Photo courtesy of Antique Pooch

Imperial Nanking cup & saucer, c.1810

Wednesday, March 9th, 2011

A delicate Imperial Nanking porcelain cup with matching saucer, decorated in cobalt blue underglaze with gilt overglaze trim. Both pieces have a scalloped rim and were made in China for export to Europe and North America in the early 1800’s.

The cup measures 2-1/4″ high, with a diameter of 2-1/4″ and the saucer has a diameter of 5″.

When the lapped reeded handle broke off nearly 160 years ago leaving just the leaf terminals, a skilled metalsmith forged a bronze handle and covered it with woven rattan.

The original handle on my cup would have looked like the one on this cup of similar form and decoration.

Photo courtesy of Trocadero

 

Canary yellow mug with 46 staples, c.1820

Wednesday, March 2nd, 2011

This canary yellow pottery mug with silver lustre bands and decoration was made in England in the early 19th century. I recently purchased it from a dealer in the UK who used the “tankard” as his pencil cup. He wrote me “(It) sits on my desk. Only dealers appreciate it! My customers think I am crazy”. I, of course, do not think he’s crazy and it’s too bad his customers did not appreciate it, nor see the beauty in the patterns made by the multiple repairs. It did take a little bit of convincing for the dealer to agree to sell it to me and after I told him “please consider how happy the mug will be living in America with other wounded survivors!”, we agreed on a fair price.
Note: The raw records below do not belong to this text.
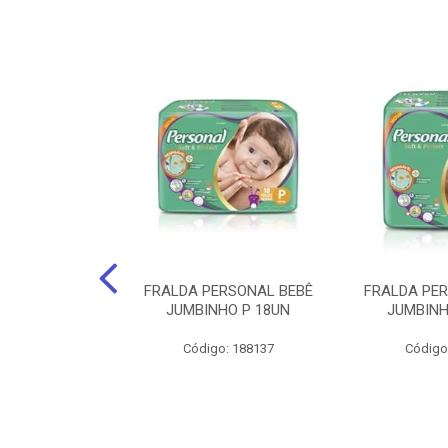
 DIA A DIA FS
FRALDA PERSONAL BEBÊ
FRALDA PE
NO 50UN
JUMBINHO P 18UN
JUMBINH
: 160850
Código: 188137
Código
I sent payment, the mug arrived 2 weeks later and it has become my new favorite piece!

Measures 3-1/2″ tall, 3-5/8″ diameter.

Every angle reveals more and more staples…

Comical poem printed on the front reads:

“The maltster doth crave

His money to have,

The distiller says have it he must;

By this you may see,

How the case stands with me;

So I pray don’t ask me to trust”

After this mug was smashed, the body was held together with the aid of 40 metal staples of varying size and the handle was repaired with 6 metal bands. It must have been truly cherished by whoever had it repaired.

I love the stylized sunbursts, enhanced by the addition of metal staples, on both sides of the mug.